Professor Carol Tully, of the School of Modern Languages and Cultures accepted the inaugural Research Excellence in the Arts & Humanities Award for European Travellers to Wales 1750-2010. The Arts & Humanities Research Council funded interdisciplinary project reviewed previously unstudied accounts to redefine perceptions of Wales, and was complemented by a travelling art exhibition, showing how Wales has been viewed by European travellers during the 260 year period.
Professor Carol Tully said: “I am delighted that the European Travellers to Wales project has been recognised in this way. It has been a great example of collaborative research in the Arts and Humanities and is set to deliver real economic and cultural impact. A team effort from the very beginning, it has been a great experience to work with colleagues in both the academic and cultural communities across Wales and beyond.”
The International Research Excellence Award went to Professor Peter Golyshin, School of Biological Sciences for a European research project which he led, to search extreme marine environments to find new microbes which could be used in biotechnology. This successful project paved the way to another major EU funded project, currently under way.
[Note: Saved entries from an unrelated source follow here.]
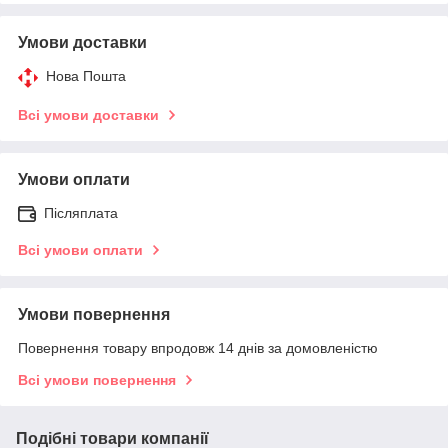
Умови доставки
Нова Пошта
Всі умови доставки
Умови оплати
Післяплата
Всі умови оплати
Умови повернення
Повернення товару впродовж 14 днів за домовленістю
Всі умови повернення
Подібні товари компанії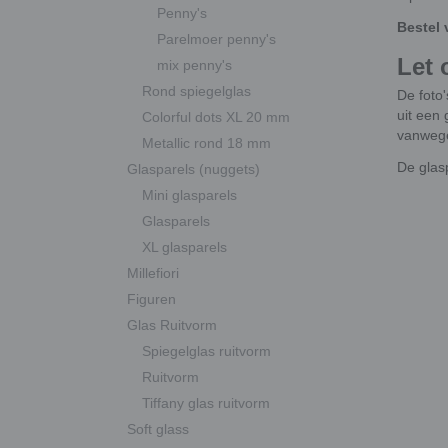
Penny's
Bestel 
Parelmoer penny's
Let 
mix penny's
Rond spiegelglas
De foto'
uit een 
Colorful dots XL 20 mm
vanwege
Metallic rond 18 mm
De glas
Glasparels (nuggets)
Mini glasparels
Glasparels
XL glasparels
Millefiori
Figuren
Glas Ruitvorm
Spiegelglas ruitvorm
Ruitvorm
Tiffany glas ruitvorm
Soft glass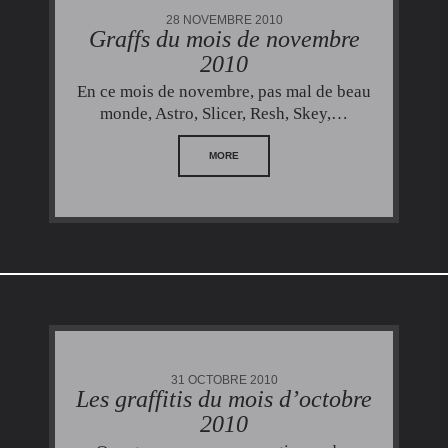
28 NOVEMBRE 2010
Graffs du mois de novembre
2010
En ce mois de novembre, pas mal de beau
monde, Astro, Slicer, Resh, Skey,…
MORE
31 OCTOBRE 2010
Les graffitis du mois d’octobre
2010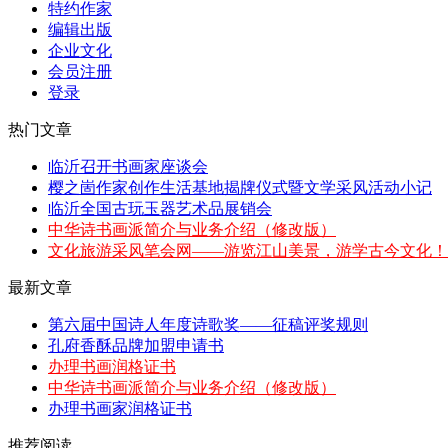
特约作家
编辑出版
企业文化
会员注册
登录
热门文章
临沂召开书画家座谈会
樱之崮作家创作生活基地揭牌仪式暨文学采风活动小记
临沂全国古玩玉器艺术品展销会
中华诗书画派简介与业务介绍（修改版）
文化旅游采风笔会网——游览江山美景，游学古今文化！
最新文章
第六届中国诗人年度诗歌奖——征稿评奖规则
孔府香酥品牌加盟申请书
办理书画润格证书
中华诗书画派简介与业务介绍（修改版）
办理书画家润格证书
推荐阅读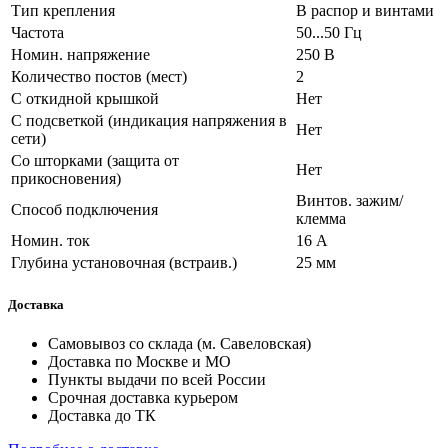
Тип крепления
В распор и винтами
Частота
50...50 Гц
Номин. напряжение
250 В
Количество постов (мест)
2
С откидной крышкой
Нет
С подсветкой (индикация напряжения в
Нет
сети)
Со шторками (защита от
Нет
прикосновения)
Винтов. зажим/
Способ подключения
клемма
Номин. ток
16 А
Глубина установочная (встраив.)
25 мм
Доставка
Самовывоз со склада (м. Савеловская)
Доставка по Москве и МО
Пункты выдачи по всей России
Срочная доставка курьером
Доставка до ТК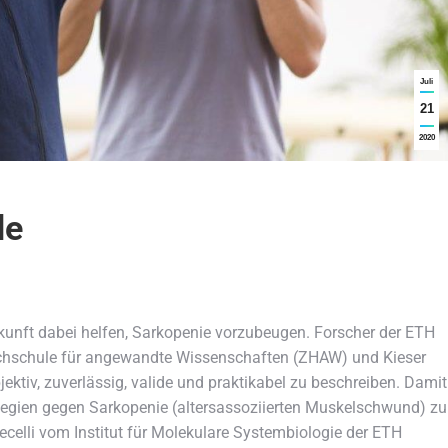
Juli
21
2020
de
kunft dabei helfen, Sarkopenie vorzubeugen.
Forscher der ETH
chschule für angewandte Wissenschaften (ZHAW) und Kieser
jektiv, zuverlässig, valide und praktikabel zu beschreiben. Damit
ategien gegen Sarkopenie (altersassoziierten Muskelschwund) zu
iecelli vom Institut für Molekulare Systembiologie der ETH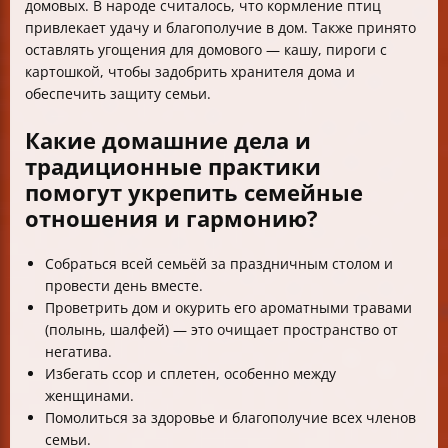
домовых. В народе считалось, что кормление птиц
привлекает удачу и благополучие в дом. Также принято
оставлять угощения для домового — кашу, пироги с
картошкой, чтобы задобрить хранителя дома и
обеспечить защиту семьи.
Какие домашние дела и
традиционные практики
помогут укрепить семейные
отношения и гармонию?
Собраться всей семьёй за праздничным столом и
провести день вместе.
Проветрить дом и окурить его ароматными травами
(полынь, шалфей) — это очищает пространство от
негатива.
Избегать ссор и сплетен, особенно между
женщинами.
Помолиться за здоровье и благополучие всех членов
семьи.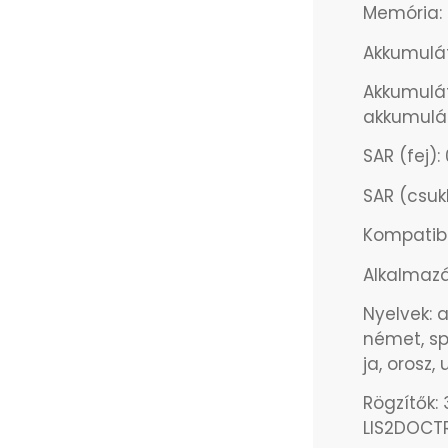
Memória: 
Akkumulá
Akkumulát
akkumulá
SAR (fej)
SAR (csukl
Kompatibil
Alkalmazá
Nyelvek: a
német, spa
ja, orosz,
Rögzítők:
LIS2DOCT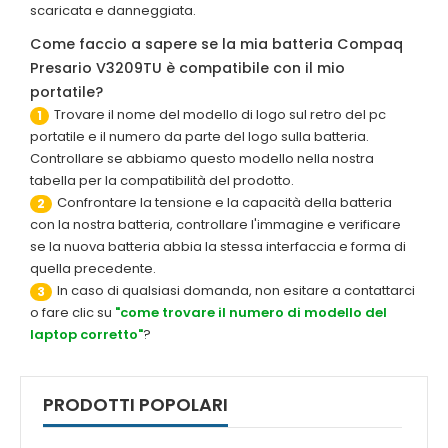
scaricata e danneggiata.
Come faccio a sapere se la mia batteria Compaq
Presario V3209TU è compatibile con il mio
portatile?
Trovare il nome del modello di logo sul retro del pc
1
portatile e il numero da parte del logo sulla batteria.
Controllare se abbiamo questo modello nella nostra
tabella per la compatibilità del prodotto.
Confrontare la tensione e la capacità della batteria
2
con la nostra batteria, controllare l'immagine e verificare
se la nuova batteria abbia la stessa interfaccia e forma di
quella precedente.
In caso di qualsiasi domanda, non esitare a contattarci
3
o fare clic su
"come trovare il numero di modello del
laptop corretto"
?
PRODOTTI POPOLARI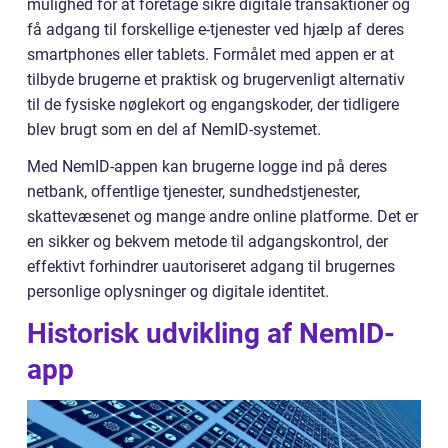
mulighed for at foretage sikre digitale transaktioner og
få adgang til forskellige e-tjenester ved hjælp af deres
smartphones eller tablets. Formålet med appen er at
tilbyde brugerne et praktisk og brugervenligt alternativ
til de fysiske nøglekort og engangskoder, der tidligere
blev brugt som en del af NemID-systemet.
Med NemID-appen kan brugerne logge ind på deres
netbank, offentlige tjenester, sundhedstjenester,
skattevæsenet og mange andre online platforme. Det er
en sikker og bekvem metode til adgangskontrol, der
effektivt forhindrer uautoriseret adgang til brugernes
personlige oplysninger og digitale identitet.
Historisk udvikling af NemID-
app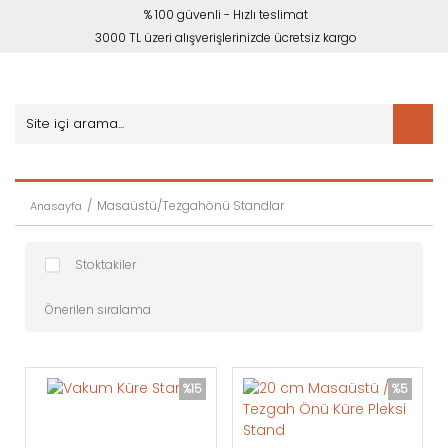
% 100 güvenli - Hızlı teslimat
3000 TL üzeri alışverişlerinizde ücretsiz kargo
Masaüstü/Tezgahönü Standlar
Anasayfa
Stoktakiler
%15
%5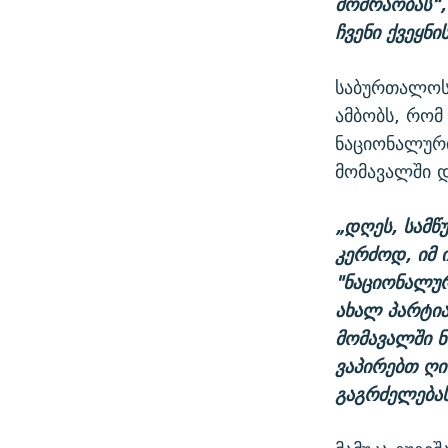
მოძრაობას“,
ჩვენი ქვეყნი
საბურთალოს
ამბობს, რომ
ნაციონალურ
მომავალში დ
„დღეს, სამწ
კერძოდ, იმ 
"ნაციონალუ
ახალ პარტი
მომავალში ნ
ვაპირებთ ღ
გაგრძელებას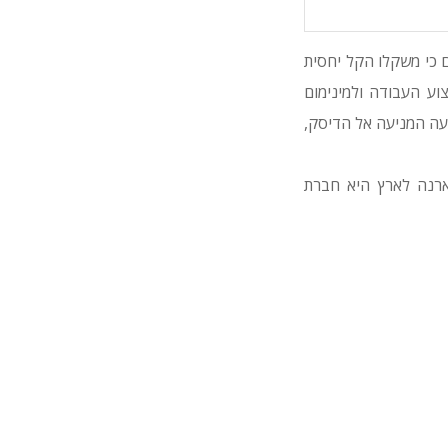
-5.0 כ"ס. בהוסקווארנה טוענים כי משקלו הקל יחסית
ע העבודה ולמינימום
עה המניעה אל הדיסק,
ציוד הבינוי של הוסקווארנה לארץ היא חברת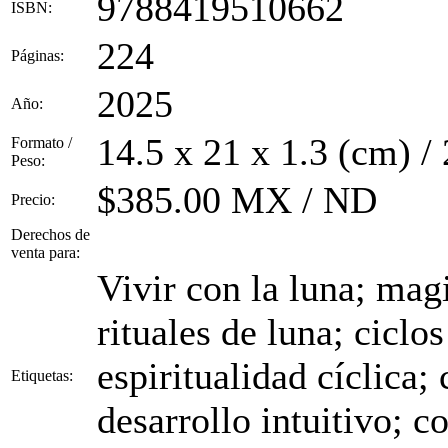
9788419510662
ISBN:
224
Páginas:
2025
Año:
14.5 x 21 x 1.3 (cm) /
Formato /
Peso:
$385.00 MX / ND
Precio:
Derechos de
venta para:
Vivir con la luna; magi
rituales de luna; ciclo
espiritualidad cíclica; 
Etiquetas:
desarrollo intuitivo; c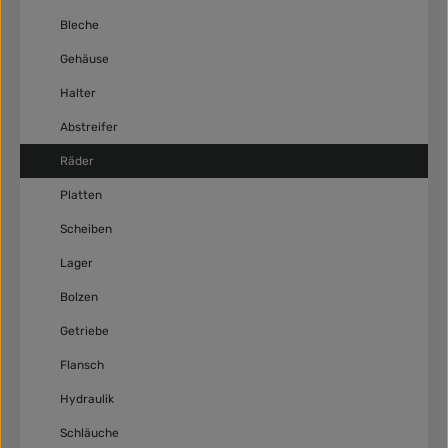
Bleche
Gehäuse
Halter
Abstreifer
Räder
Platten
Scheiben
Lager
Bolzen
Getriebe
Flansch
Hydraulik
Schläuche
Prof Peter Golyshin, the coordinator of the EU Research Framework 7-funded Project ‘MAMBA’ explained further: “Our interdisciplinary project has brought together leading research groups in extremophile microbiology, biochemistry, biocatalysis and drug research from six European countries and Canada. It has unveiled new mechanisms of functioning of microorganisms at the thermodynamic limits to life and generated a plethora of resources for bioprospecting for new enzymes and bioactive compounds that can be explored by academia and industry for applications in pharma, food, feed and agriculture”.
Dr James McDonald of the School of Biological Sciences was awarded the Rising Star Award. This Award celebrates an academic in the early stages of his or her career, who is showing promise to become future leader in their field. James McDonald enjoys an emerging reputation in the field of microbial ecology both nationally and internationally.
Dr McDonald said: “I am delighted to receive the Rising Star Award and would like to thank my research team, colleagues and collaborators, for making Bangor University such a supportive and collegiate environment where early stage researchers can thrive.”
The Doctoral student research Excellence Award was presented to Dr Claire Szostek, School of the School of Ocean Sciences for her work with English Channel fishermen to understand sustainable levels of fishing in the scallop fishery there. Claire spent a considerable time meeting fishermen and on board commercial scallop fishing vessels. Among other outputs, her work has resulted in the first ever quantitative map of the distribution of inshore scallop fishing efforts across the English Channel.
Dr Szostek said: “I feel extremely proud to receive this award and very privileged to have had the opportunity to take on this project, which has provided a hugely diverse range of challenges and opportunities. The successes and novel research outputs that we have achieved are a testament to the positive relationships we have developed, and maintain, with the UK fishing industry. Many fishermen provided time, expertise and funding to enable the gathering of high quality scientific data. I thank my brilliant supervisor Professor Michel Kaiser for his vision, expertise and continual advice and support throughout. Bangor University has world-leading research departments and I am proud to have completed my PhD at the School of Ocean Sciences.”
Professor Jo Rycroft-Malone, Pro Vice-Chancellor, Research & Impact said:
“The finalists at this inaugural event are testimony that research at Bangor University is vibrant and thriving. It’s a delight to reward and value our very best researchers and to inspire others.”
Following the inaugural Research Excellence Awards, these new Awards will be held on alternate years with the University’s Impact & Innovation Awards.